_Exercise requirements_
Please output the following records exactly. Leave every image out.

:: The data

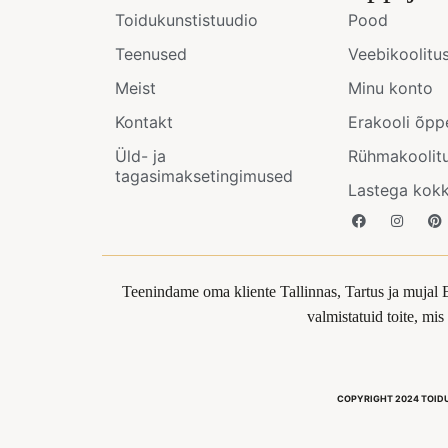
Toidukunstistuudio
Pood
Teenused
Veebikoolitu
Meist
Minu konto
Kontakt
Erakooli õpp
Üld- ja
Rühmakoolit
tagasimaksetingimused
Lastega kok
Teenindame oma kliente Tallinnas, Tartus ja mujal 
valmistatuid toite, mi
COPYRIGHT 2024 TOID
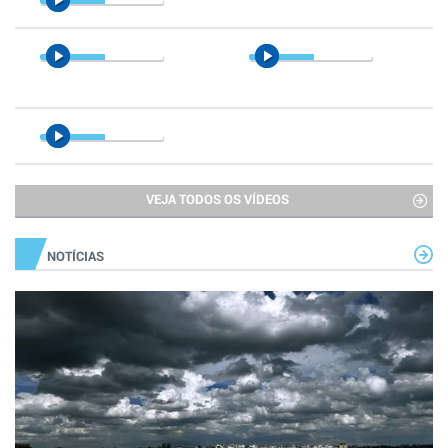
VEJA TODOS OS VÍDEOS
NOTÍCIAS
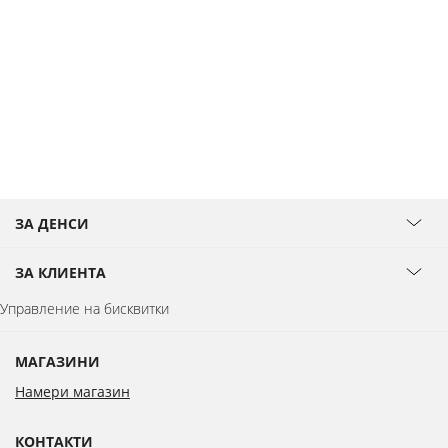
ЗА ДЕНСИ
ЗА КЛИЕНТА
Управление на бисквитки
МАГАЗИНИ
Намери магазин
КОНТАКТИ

::::

_Response to this exercise_
Toidukunstistuudio
Pood
Teenused
Veebikoolitu
Meist
Minu konto
Kontakt
Erakooli õpp
Üld- ja
Rühmakoolit
tagasimaksetingimused
Lastega kok
Teenindame oma kliente Tallinnas, Tartus ja mujal 
valmistatuid toite, mi
COPYRIGHT 2024 TOID
VEJA TODOS OS VÍDEOS
NOTÍCIAS
ЗА ДЕНСИ
ЗА КЛИЕНТА
Управление на бисквитки
МАГАЗИНИ
Намери магазин
КОНТАКТИ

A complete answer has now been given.